■ **Recorded data**
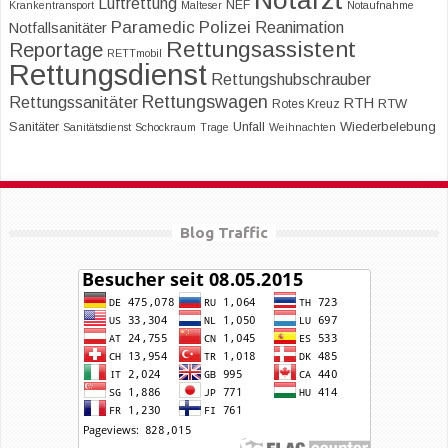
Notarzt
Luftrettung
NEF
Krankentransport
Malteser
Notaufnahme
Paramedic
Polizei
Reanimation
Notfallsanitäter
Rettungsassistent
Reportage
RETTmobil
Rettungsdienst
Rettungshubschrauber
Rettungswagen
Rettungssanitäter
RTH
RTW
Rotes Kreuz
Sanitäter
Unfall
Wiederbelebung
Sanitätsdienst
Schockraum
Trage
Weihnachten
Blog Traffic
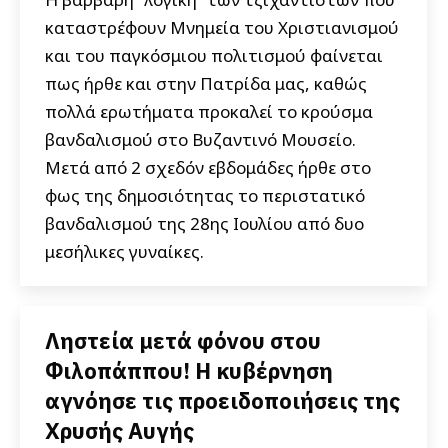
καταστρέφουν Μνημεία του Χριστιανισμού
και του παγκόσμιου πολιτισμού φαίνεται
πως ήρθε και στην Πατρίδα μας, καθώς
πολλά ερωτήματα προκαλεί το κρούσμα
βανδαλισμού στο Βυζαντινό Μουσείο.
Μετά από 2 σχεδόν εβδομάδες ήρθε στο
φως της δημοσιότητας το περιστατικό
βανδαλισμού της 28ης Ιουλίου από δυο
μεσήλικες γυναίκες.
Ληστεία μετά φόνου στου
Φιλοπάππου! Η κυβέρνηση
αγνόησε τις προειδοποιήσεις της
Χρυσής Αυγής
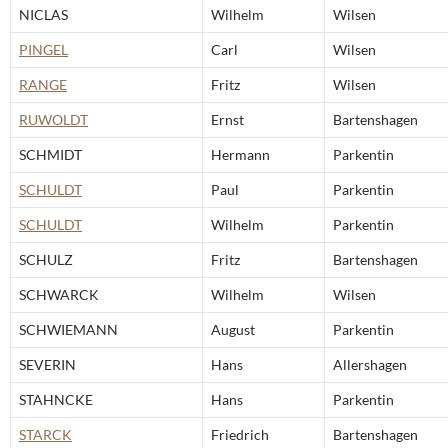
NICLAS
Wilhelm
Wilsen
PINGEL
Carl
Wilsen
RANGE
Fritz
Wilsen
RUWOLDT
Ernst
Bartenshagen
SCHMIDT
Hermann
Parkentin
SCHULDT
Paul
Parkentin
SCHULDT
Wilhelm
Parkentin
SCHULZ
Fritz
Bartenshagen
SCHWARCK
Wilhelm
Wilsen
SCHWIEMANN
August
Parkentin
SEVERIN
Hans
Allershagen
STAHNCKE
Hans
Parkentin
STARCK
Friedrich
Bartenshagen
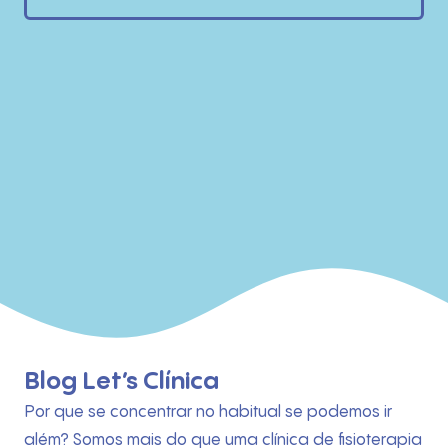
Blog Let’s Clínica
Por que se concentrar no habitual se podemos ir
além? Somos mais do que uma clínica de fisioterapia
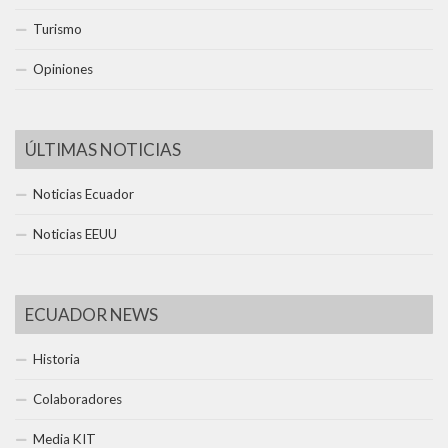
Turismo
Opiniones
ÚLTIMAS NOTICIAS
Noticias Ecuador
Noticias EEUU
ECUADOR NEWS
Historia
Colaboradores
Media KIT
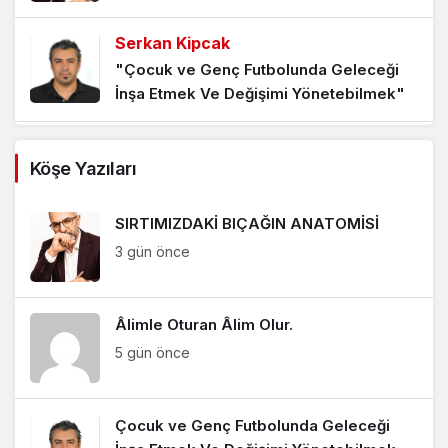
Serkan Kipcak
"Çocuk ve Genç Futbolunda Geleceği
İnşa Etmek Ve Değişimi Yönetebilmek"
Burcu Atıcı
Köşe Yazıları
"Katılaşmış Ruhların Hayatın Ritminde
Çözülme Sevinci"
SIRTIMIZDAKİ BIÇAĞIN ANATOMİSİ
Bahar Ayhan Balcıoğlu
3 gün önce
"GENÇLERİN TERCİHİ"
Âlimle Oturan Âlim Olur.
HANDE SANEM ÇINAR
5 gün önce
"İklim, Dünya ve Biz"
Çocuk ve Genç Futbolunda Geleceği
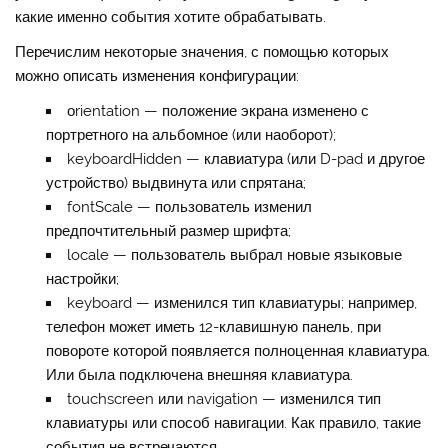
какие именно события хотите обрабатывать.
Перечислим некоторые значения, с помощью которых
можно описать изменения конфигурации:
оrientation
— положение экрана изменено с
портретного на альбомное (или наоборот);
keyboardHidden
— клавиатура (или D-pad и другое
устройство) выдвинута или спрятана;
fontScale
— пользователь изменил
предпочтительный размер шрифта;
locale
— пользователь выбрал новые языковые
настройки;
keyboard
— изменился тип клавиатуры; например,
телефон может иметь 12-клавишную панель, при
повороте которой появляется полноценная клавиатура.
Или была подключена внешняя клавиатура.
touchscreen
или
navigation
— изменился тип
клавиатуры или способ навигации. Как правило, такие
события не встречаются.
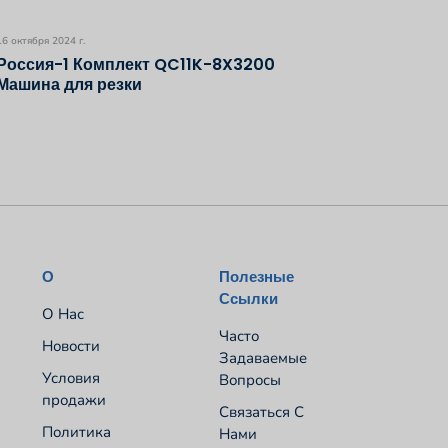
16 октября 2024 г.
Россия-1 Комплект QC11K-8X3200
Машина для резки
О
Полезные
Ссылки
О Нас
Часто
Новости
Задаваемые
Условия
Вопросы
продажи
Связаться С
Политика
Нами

■ **Required action**
Because only one stretch of the records is wanted, please output the lines from the one holding "Weihnachten" through the one holding "Âlimle Oturan Âlim Olur." exactly, both included, and leave every picture out.

■ **Task answer**
Weihnachten
Blog Traffic
καταστρέφουν Μνημεία του Χριστιανισμού
και του παγκόσμιου πολιτισμού φαίνεται
πως ήρθε και στην Πατρίδα μας, καθώς
πολλά ερωτήματα προκαλεί το κρούσμα
βανδαλισμού στο Βυζαντινό Μουσείο.
Μετά από 2 σχεδόν εβδομάδες ήρθε στο
φως της δημοσιότητας το περιστατικό
βανδαλισμού της 28ης Ιουλίου από δυο
μεσήλικες γυναίκες.
Ληστεία μετά φόνου στου
Φιλοπάππου! Η κυβέρνηση
αγνόησε τις προειδοποιήσεις της
Χρυσής Αυγής
NICLAS
Wilhelm
Wilsen
PINGEL
Carl
Wilsen
RANGE
Fritz
Wilsen
RUWOLDT
Ernst
Bartenshagen
SCHMIDT
Hermann
Parkentin
SCHULDT
Paul
Parkentin
SCHULDT
Wilhelm
Parkentin
SCHULZ
Fritz
Bartenshagen
SCHWARCK
Wilhelm
Wilsen
SCHWIEMANN
August
Parkentin
SEVERIN
Hans
Allershagen
STAHNCKE
Hans
Parkentin
STARCK
Friedrich
Bartenshagen
Blog Let’s Clínica
Por que se concentrar no habitual se podemos ir
além? Somos mais do que uma clínica de fisioterapia
Turismo
Opiniones
ÚLTIMAS NOTICIAS
Noticias Ecuador
Noticias EEUU
ECUADOR NEWS
Historia
Colaboradores
Media KIT
Serkan Kipcak
"Çocuk ve Genç Futbolunda Geleceği
İnşa Etmek Ve Değişimi Yönetebilmek"
Burcu Atıcı
Köşe Yazıları
"Katılaşmış Ruhların Hayatın Ritminde
Çözülme Sevinci"
SIRTIMIZDAKİ BIÇAĞIN ANATOMİSİ
Bahar Ayhan Balcıoğlu
3 gün önce
"GENÇLERİN TERCİHİ"
Âlimle Oturan Âlim Olur.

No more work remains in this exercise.